Después de años sin detenerse, el anunciado parón parece más comprensible que nunca. Hay grupos que necesitan parar porque ya no tienen nada que decir. Y hay otros que necesitan hacerlo precisamente porque todavía tienen algo que decir y necesitan volver a encontrar la manera de decirlo ¿Y Love of Lesbian por qué para? No lo sabemos, pero nos gustaría pensar que pertenecen a los segundos.

Y entonces llegó León Benavente, cuando empezábamos a plantearnos abandonar el recinto, apareció Abraham Boba y entonces, por fin, llegó el concierto. No porque Carlos Ares no hubiera estado a la altura. Todo lo contrario. Pero nosotros seguimos teniendo una debilidad evidente por las bandas que no necesitan esconderse detrás de una producción gigantesca para zarandearte.

León Benavente son eso: impecables e implacables. No necesitan convencerte de que estás asistiendo a un acontecimiento.

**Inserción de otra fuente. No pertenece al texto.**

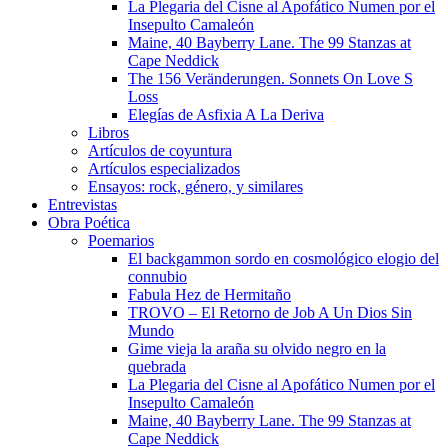
La Plegaria del Cisne al Apofático Numen por el
Insepulto Camaleón
Maine, 40 Bayberry Lane. The 99 Stanzas at
Cape Neddick
The 156 Veränderungen. Sonnets On Love S
Loss
Elegías de Asfixia A La Deriva
Libros
Artículos de coyuntura
Artículos especializados
Ensayos: rock, género, y similares
Entrevistas
Obra Poética
Poemarios
El backgammon sordo en cosmológico elogio del
connubio
Fabula Hez de Hermitaño
TROVO – El Retorno de Job A Un Dios Sin
Mundo
Gime vieja la araña su olvido negro en la
quebrada
La Plegaria del Cisne al Apofático Numen por el
Insepulto Camaleón
Maine, 40 Bayberry Lane. The 99 Stanzas at
Cape Neddick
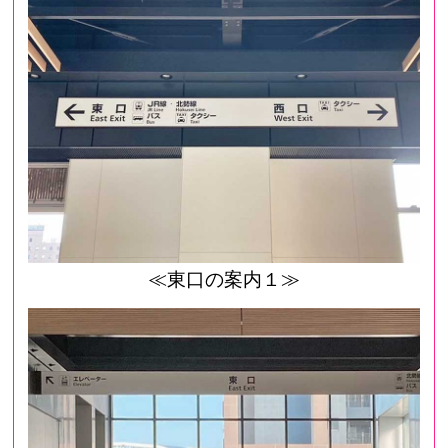
≪東口の案内１≫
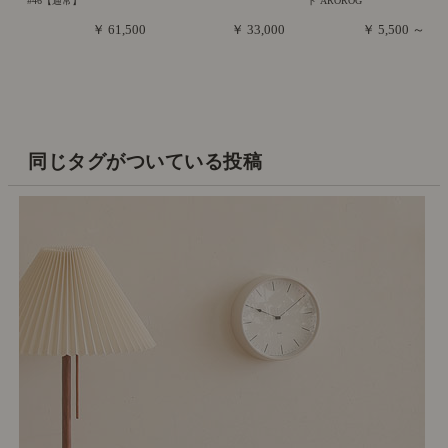
#46【通常】
ト AROROG
￥ 61,500
￥ 33,000
￥ 5,500 ～
同じタグがついている投稿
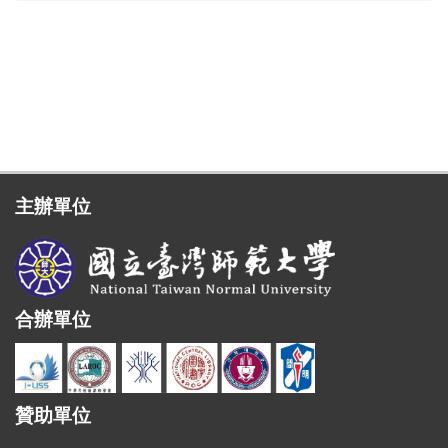
主辦單位
合辦單位
贊助單位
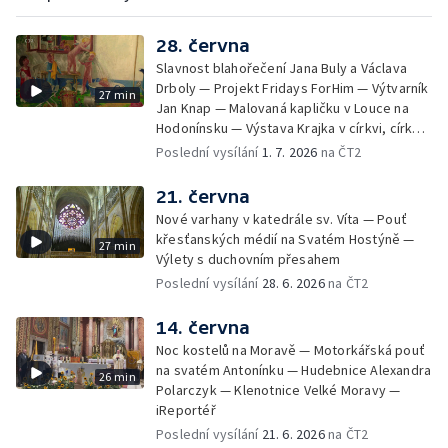
28. června
Slavnost blahořečení Jana Buly a Václava
Drboly — Projekt Fridays ForHim — Výtvarník
27 min
Jan Knap — Malovaná kapličku v Louce na
Hodonínsku — Výstava Krajka v církvi, církev
v krajce, krajka v liturgickém umění —
Poslední vysílání
1. 7. 2026
na ČT2
iReportér
21. června
Nové varhany v katedrále sv. Víta — Pouť
křesťanských médií na Svatém Hostýně —
27 min
Výlety s duchovním přesahem
Poslední vysílání
28. 6. 2026
na ČT2
14. června
Noc kostelů na Moravě — Motorkářská pouť
na svatém Antonínku — Hudebnice Alexandra
26 min
Polarczyk — Klenotnice Velké Moravy —
iReportéř
Poslední vysílání
21. 6. 2026
na ČT2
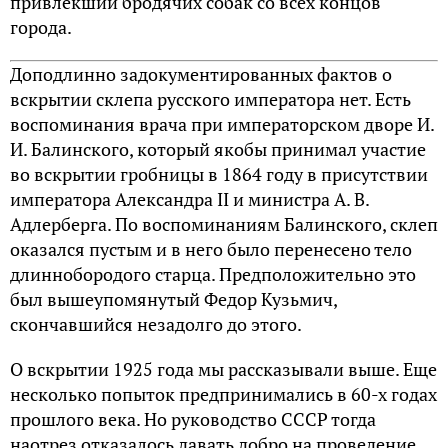
привлекший бродячих собак со всех концов
города.
Доподлинно задокументированных фактов о
вскрытии склепа русского императора нет. Есть
воспоминания врача при императорском дворе И.
И. Балинского, который якобы принимал участие
во вскрытии гробницы в 1864 году в присутствии
императора Александра II и министра А. В.
Адлерберга. По воспоминаниям Балинского, склеп
оказался пустым и в него было перенесено тело
длиннобородого старца. Предположительно это
был вышеупомянутый Федор Кузьмич,
скончавшийся незадолго до этого.
О вскрытии 1925 года мы рассказывали выше. Еще
несколько попыток предпринимались в 60-х годах
прошлого века. Но руководство СССР тогда
наотрез отказалось давать добро на проведение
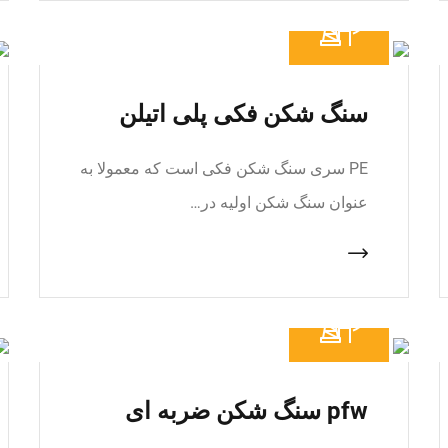
سنگ شکن فکی پلی اتیلن
PE سری سنگ شکن فکی است که معمولا به
عنوان سنگ شکن اولیه در…
pfw سنگ شکن ضربه ای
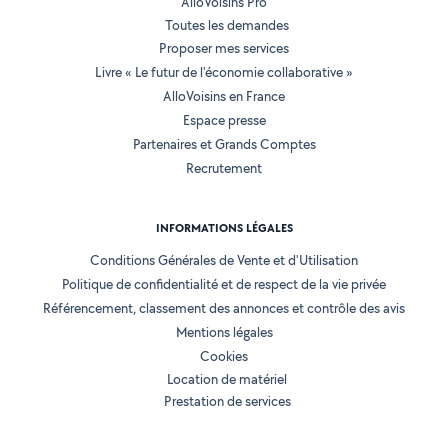
AlloVoisins Pro
Toutes les demandes
Proposer mes services
Livre « Le futur de l'économie collaborative »
AlloVoisins en France
Espace presse
Partenaires et Grands Comptes
Recrutement
INFORMATIONS LÉGALES
Conditions Générales de Vente et d'Utilisation
Politique de confidentialité et de respect de la vie privée
Référencement, classement des annonces et contrôle des avis
Mentions légales
Cookies
Location de matériel
Prestation de services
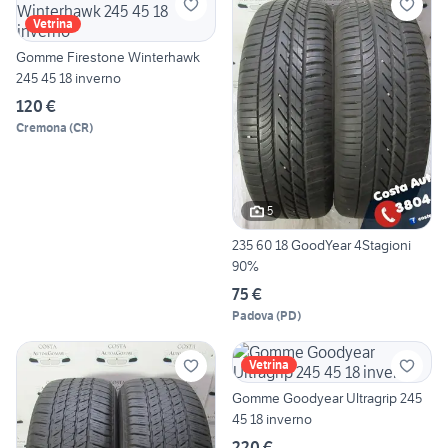
Vetrina
Gomme Firestone Winterhawk
245 45 18 inverno
120 €
Cremona
(
CR
)
5
235 60 18 GoodYear 4Stagioni
90%
75 €
Padova
(
PD
)
Vetrina
Gomme Goodyear Ultragrip 245
45 18 inverno
220 €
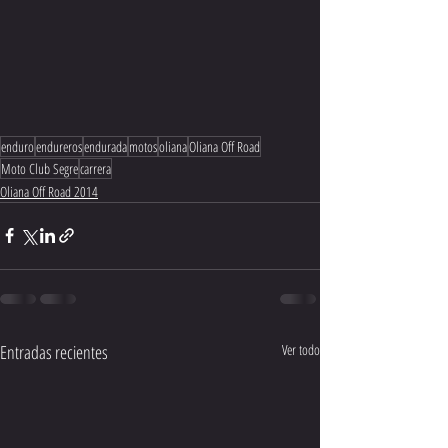
enduro
endureros
endurada
motos
oliana
Oliana Off Road
Moto Club Segre
carrera
Oliana Off Road 2014
Entradas recientes
Ver todo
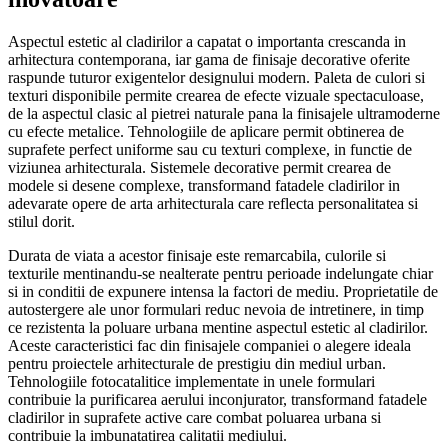
Aspectul estetic al cladirilor a capatat o importanta crescanda in
arhitectura contemporana, iar gama de finisaje decorative oferite
raspunde tuturor exigentelor designului modern. Paleta de culori si
texturi disponibile permite crearea de efecte vizuale spectaculoase,
de la aspectul clasic al pietrei naturale pana la finisajele ultramoderne
cu efecte metalice. Tehnologiile de aplicare permit obtinerea de
suprafete perfect uniforme sau cu texturi complexe, in functie de
viziunea arhitecturala. Sistemele decorative permit crearea de
modele si desene complexe, transformand fatadele cladirilor in
adevarate opere de arta arhitecturala care reflecta personalitatea si
stilul dorit.
Durata de viata a acestor finisaje este remarcabila, culorile si
texturile mentinandu-se nealterate pentru perioade indelungate chiar
si in conditii de expunere intensa la factori de mediu. Proprietatile de
autostergere ale unor formulari reduc nevoia de intretinere, in timp
ce rezistenta la poluare urbana mentine aspectul estetic al cladirilor.
Aceste caracteristici fac din finisajele companiei o alegere ideala
pentru proiectele arhitecturale de prestigiu din mediul urban.
Tehnologiile fotocatalitice implementate in unele formulari
contribuie la purificarea aerului inconjurator, transformand fatadele
cladirilor in suprafete active care combat poluarea urbana si
contribuie la imbunatatirea calitatii mediului.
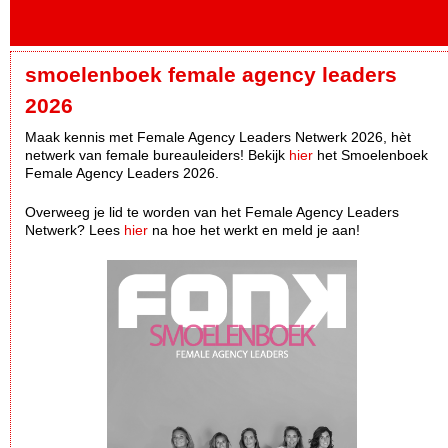
smoelenboek female agency leaders
2026
Maak kennis met Female Agency Leaders Netwerk 2026, hèt
netwerk van female bureauleiders! Bekijk
hier
het Smoelenboek
Female Agency Leaders 2026.
Overweeg je lid te worden van het Female Agency Leaders
Netwerk? Lees
hier
na hoe het werkt en meld je aan!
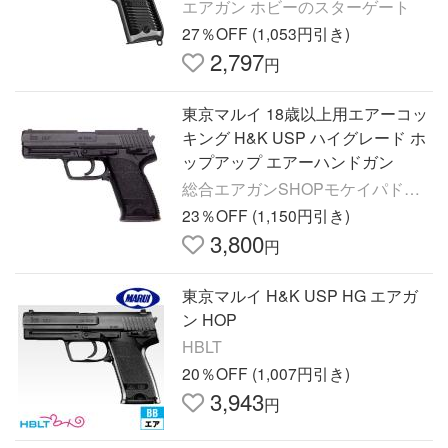
エアガン ホビーのスターゲート
27％OFF (1,053円引き)
2,797
円
東京マルイ 18歳以上用エアーコッ
キング H&K USP ハイグレード ホ
ップアップ エアーハンドガン
総合エアガンSHOPモケイパドッ
ク
23％OFF (1,150円引き)
3,800
円
東京マルイ H&K USP HG エアガ
ン HOP
HBLT
20％OFF (1,007円引き)
3,943
円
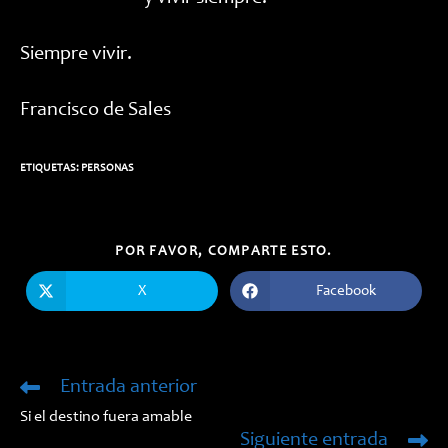
Siempre vivir.
Francisco de Sales
ETIQUETAS:
PERSONAS
COMPARTIR
POR FAVOR, COMPARTE ESTO.
ESTE
CONTENIDO
X
Facebook
Se
Se
abre
abre
en
en
una
una
nueva
nueva
ventana
ventana
Entrada anterior
Leer
más
Si el destino fuera amable
artículos
Siguiente entrada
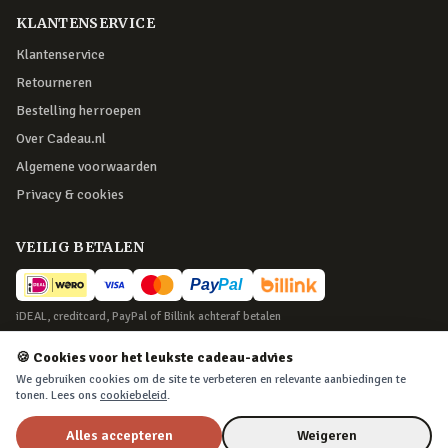
KLANTENSERVICE
Klantenservice
Retourneren
Bestelling herroepen
Over Cadeau.nl
Algemene voorwaarden
Privacy & cookies
VEILIG BETALEN
iDEAL, creditcard, PayPal of Billink achteraf betalen
BEZORGING
🍪 Cookies voor het leukste cadeau-advies
We gebruiken cookies om de site te verbeteren en relevante aanbiedingen te
Voor 22:45 besteld, morgen in huis. Tot 365 dagen retourneren.
tonen. Lees ons
cookiebeleid
.
Alles accepteren
Weigeren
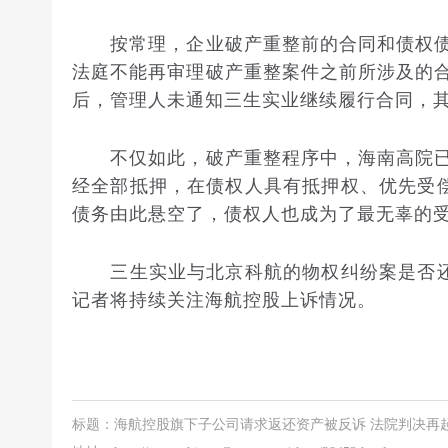
按常理，企业破产重整前的合同和债权债
法庭不能再审理破产重整案件之前所涉及的
后，管理人未通知三生实业继续履行合同，
不仅如此，破产重整程序中，海南高院已
经全部抵押，在债权人具有抵押权、优先受偿
债务由此悬空了，债权人也成为了最无辜的
三生实业与北京科航的物权纠纷案是否还有
记者将持续关注海航控股上诉情况。
标题：海航控股旗下子公司请求返还资产被反诉 法院判决再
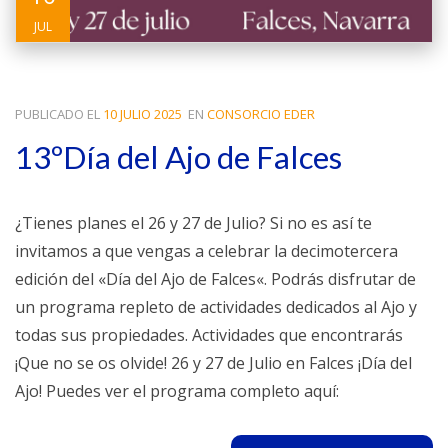
JUL
PUBLICADO EL
10 JULIO 2025
EN
CONSORCIO EDER
13ºDía del Ajo de Falces
¿Tienes planes el 26 y 27 de Julio? Si no es así te
invitamos a que vengas a celebrar la decimotercera
edición del «Día del Ajo de Falces«. Podrás disfrutar de
un programa repleto de actividades dedicados al Ajo y
todas sus propiedades. Actividades que encontrarás
¡Que no se os olvide! 26 y 27 de Julio en Falces ¡Día del
Ajo! Puedes ver el programa completo aquí:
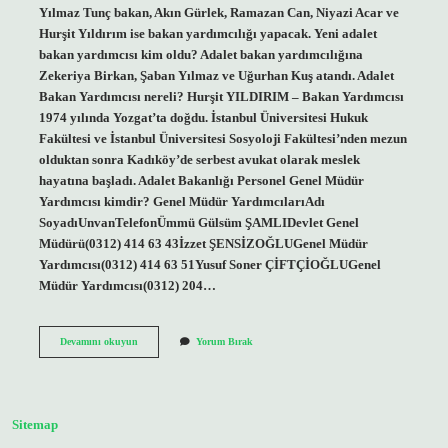
Yılmaz Tunç bakan, Akın Gürlek, Ramazan Can, Niyazi Acar ve
Hurşit Yıldırım ise bakan yardımcılığı yapacak. Yeni adalet
bakan yardımcısı kim oldu? Adalet bakan yardımcılığına
Zekeriya Birkan, Şaban Yılmaz ve Uğurhan Kuş atandı. Adalet
Bakan Yardımcısı nereli? Hurşit YILDIRIM – Bakan Yardımcısı
1974 yılında Yozgat’ta doğdu. İstanbul Üniversitesi Hukuk
Fakültesi ve İstanbul Üniversitesi Sosyoloji Fakültesi’nden mezun
olduktan sonra Kadıköy’de serbest avukat olarak meslek
hayatına başladı. Adalet Bakanlığı Personel Genel Müdür
Yardımcısı kimdir? Genel Müdür YardımcılarıAdı
SoyadıUnvanTelefonÜmmü Gülsüm ŞAMLIDevlet Genel
Müdürü(0312) 414 63 43İzzet ŞENSİZOĞLUGenel Müdür
Yardımcısı(0312) 414 63 51Yusuf Soner ÇİFTÇİOĞLUGenel
Müdür Yardımcısı(0312) 204…
Adalet
Devamını okuyun
Yorum Bırak
Bakan
Yardımcıları
Kim
Oldu
Sitemap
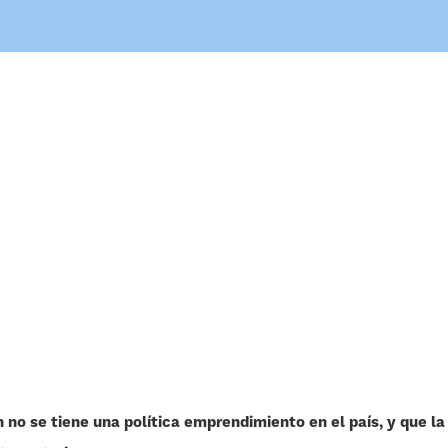
 no se tiene una política emprendimiento en el país, y que l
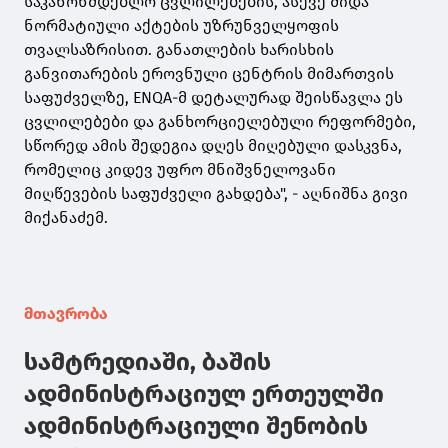
საკანონმდებლო ცვლილებების, ასევე შიდა
ნორმატიული აქტების უზრუნველყოფის
თვალსაზრისით. განათლების ხარისხის
განვითარების ეროვნული ცენტრის მიმართვის
საფუძველზე, ENQA-მ დეტალურად შეისწავლა ეს
ცვლილებები და განხორციელებული რეფორმები,
სწორედ ამის შედეგია დღეს მიღებული დასკვნა,
რომელიც კიდევ უფრო მნიშვნელოვანი
მიღწევების საფუძველი გახდება", - აღნიშნა გივი
მიქანაძემ.
მთავრობა
სამტრედიაში, ბაშის
ადმინისტრაციულ ერთეულში
ადმინისტრაციული შენობის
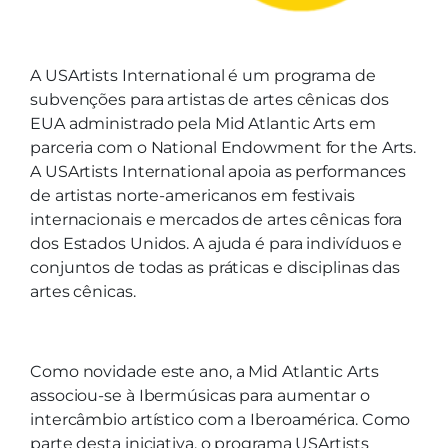
A USArtists International é um programa de
subvenções para artistas de artes cênicas dos
EUA administrado pela Mid Atlantic Arts em
parceria com o National Endowment for the Arts.
A USArtists International apoia as performances
de artistas norte-americanos em festivais
internacionais e mercados de artes cênicas fora
dos Estados Unidos. A ajuda é para indivíduos e
conjuntos de todas as práticas e disciplinas das
artes cênicas.
Como novidade este ano, a Mid Atlantic Arts
associou-se à Ibermúsicas para aumentar o
intercâmbio artístico com a Iberoamérica. Como
parte desta iniciativa, o programa USArtists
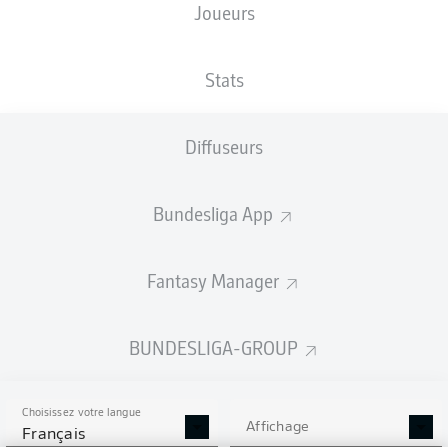
Joueurs
Les compositions seront annoncées
60 minutes avant le coup d’envoi
Stats
Diffuseurs
Bundesliga App
Fantasy Manager
BUNDESLIGA-GROUP
Choisissez votre langue
Affichage
Français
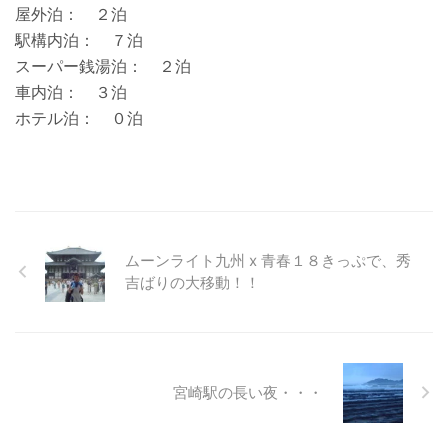
屋外泊： ２泊
駅構内泊： ７泊
スーパー銭湯泊： ２泊
車内泊： ３泊
ホテル泊： ０泊
ムーンライト九州 x 青春１８きっぷで、秀
吉ばりの大移動！！
宮崎駅の長い夜・・・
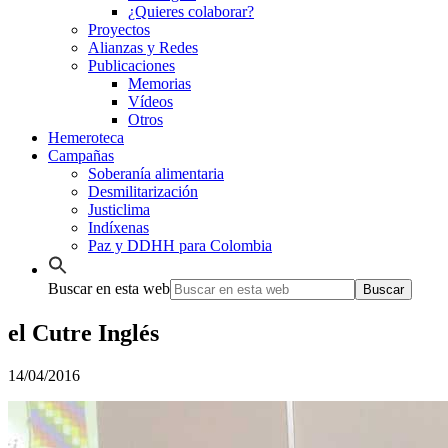
¿Quieres colaborar?
Proyectos
Alianzas y Redes
Publicaciones
Memorias
Vídeos
Otros
Hemeroteca
Campañas
Soberanía alimentaria
Desmilitarización
Justiclima
Indíxenas
Paz y DDHH para Colombia
Buscar en esta web
el Cutre Inglés
14/04/2016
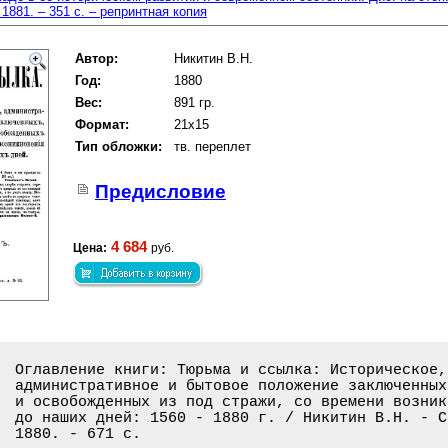
1881. – 351 с. – репринтная копия
Автор:
Никитин В.Н.
Год:
1880
Вес:
891 гр.
Формат:
21x15
Тип обложки:
тв. переплет
Предисловие
4 684
Цена:
руб.
Оглавление книги: Тюрьма и ссылка: Историческое,
административное и бытовое положение заключенных
и освобожденных из под стражи, со времени возник
до наших дней: 1560 - 1880 г. / Никитин В.Н. - С
1880. - 671 с.
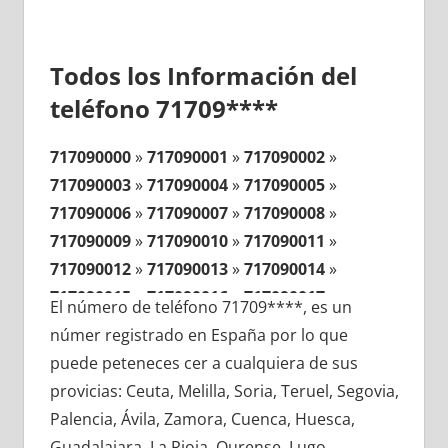
Todos los Información del
teléfono 71709****
717090000
»
717090001
»
717090002
»
717090003
»
717090004
»
717090005
»
717090006
»
717090007
»
717090008
»
717090009
»
717090010
»
717090011
»
717090012
»
717090013
»
717090014
»
717090015
»
717090016
»
717090017
»
El número de teléfono 71709****, es un
717090018
»
717090019
»
717090020
»
númer registrado en España por lo que
717090021
»
717090022
»
717090023
»
puede peteneces cer a cualquiera de sus
717090024
»
717090025
»
717090026
»
provicias: Ceuta, Melilla, Soria, Teruel, Segovia,
717090027
»
717090028
»
717090029
»
Palencia, Ávila, Zamora, Cuenca, Huesca,
717090030
»
717090031
»
717090032
»
Guadalajara, La Rioja, Ourense, Lugo,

Simplemente empiezan a tocar y el cuerpo entiende lo que tiene que hacer.

Fue, sin ninguna duda, el directo que nos llevamos de Río Verbena y quizá también la mejor manera de terminar la noche.

Porque después de tantas luces, tantas barras, tantas colas, tanto tiktok, poses para instagram y tanta gente intentando encontrar el mejor lugar desde el que grabar para recordar que estuvo allí, León Benavente nos recordó algo bastante sencillo: un concierto no necesita demasiadas cosas cuando las canciones funcionan.

Río Verbena ha cumplido cinco años. Ha demostrado que existe público para el festival y que Pontevedra puede acoger una propuesta musical capaz de reunir nombres consolidados con artistas que todavía están creciendo. Eso no es poco. Pero también nos dejó una sensación que no podemos ignorar: quizá Río Verbena esté creciendo más deprisa que el lugar en el que se celebra. Quizá haya llegado el momento de preguntarse si el Recinto Feiral puede seguir soportando un festival que cada año aspira a reunir a más gente.

No tenemos una respuesta, y tampoco la necesidad de convertir una crónica en un informe de ingeniería.

Lo que sí sabemos es que cuando un festival empieza a obligarte a pensar más en cómo moverte por él que en qué está ocurriendo sobre el escenario, algo se ha desequilibrado. Y es una pena porque debajo de las barras, las colas, los árboles, las pendientes y los baños insuficientes hay algo que sí funciona: la música.

Y hay noches, como la del sábado, en las que León Benavente consigue recordarnos por qué seguimos pagando una entrada para estar delante de un escenario. Por ello quizá Río Verbena no necesite ser más grande, quizá necesite, simplemente, dejar que lo que ya tiene pueda respirarse un poco mejor.